Saved entries
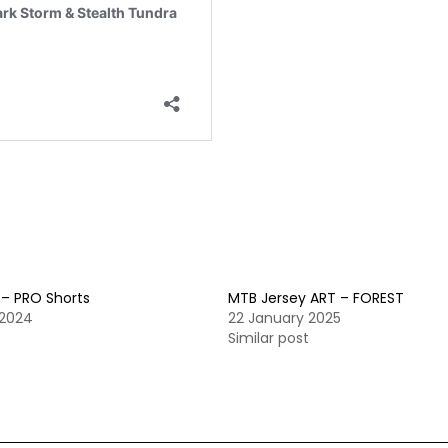
 – PRO Shorts
MTB Jersey ART – FOREST
 2024
22 January 2025
t
Similar post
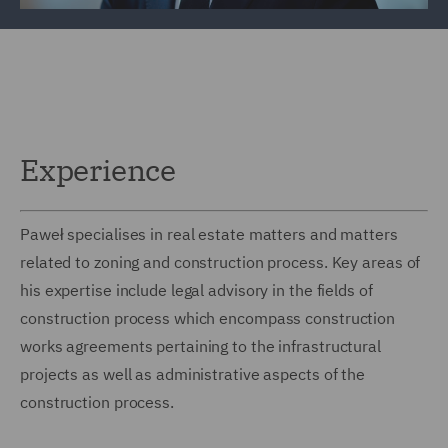
Experience
Paweł specialises in real estate matters and matters
related to zoning and construction process. Key areas of
his expertise include legal advisory in the fields of
construction process which encompass construction
works agreements pertaining to the infrastructural
projects as well as administrative aspects of the
construction process.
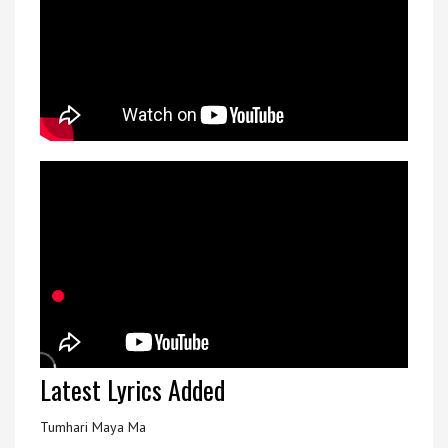
Latest Lyrics Added
Tumhari Maya Ma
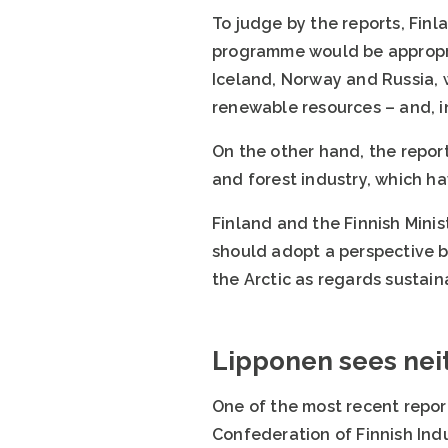
To judge by the reports, Finl
programme would be appropria
Iceland, Norway and Russia, w
renewable resources – and, in
On the other hand, the report
and forest industry, which ha
Finland and the Finnish Minis
should adopt a perspective b
the Arctic as regards sustai
Lipponen sees neit
One of the most recent repor
Confederation of Finnish Indu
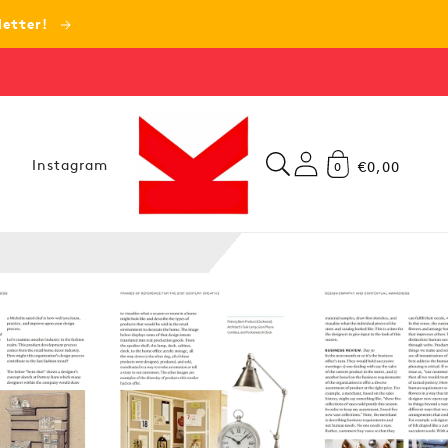
letter!
Instagram
€0,00
0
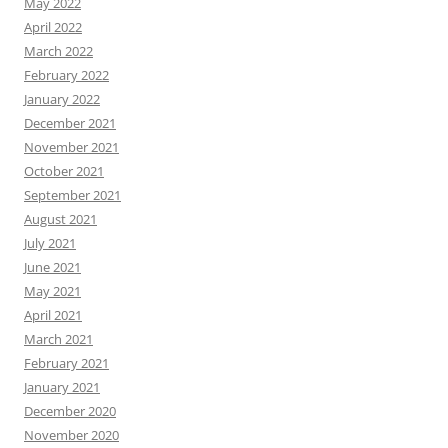
May 2022
April 2022
March 2022
February 2022
January 2022
December 2021
November 2021
October 2021
September 2021
August 2021
July 2021
June 2021
May 2021
April 2021
March 2021
February 2021
January 2021
December 2020
November 2020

→ ASSIGNMENT:
Your copy should match the entries exactly, minus the pictures.

→ ANSWER BOX:
 – PRO Shorts
MTB Jersey ART – FOREST
 2024
22 January 2025
t
Similar post
Experience
Paweł specialises in real estate matters and matters
related to zoning and construction process. Key areas of
his expertise include legal advisory in the fields of
construction process which encompass construction
works agreements pertaining to the infrastructural
projects as well as administrative aspects of the
construction process.
Latest Lyrics Added
Tumhari Maya Ma
To judge by the reports, Finl
programme would be appropria
Iceland, Norway and Russia, w
renewable resources – and, in
On the other hand, the report
and forest industry, which ha
Finland and the Finnish Minis
should adopt a perspective b
the Arctic as regards sustai
Lipponen sees neit
One of the most recent repor
Confederation of Finnish Indu
letter!
Instagram
€0,00
0
May 2022
April 2022
March 2022
February 2022
January 2022
December 2021
November 2021
October 2021
September 2021
August 2021
July 2021
June 2021
May 2021
April 2021
March 2021
February 2021
January 2021
December 2020
November 2020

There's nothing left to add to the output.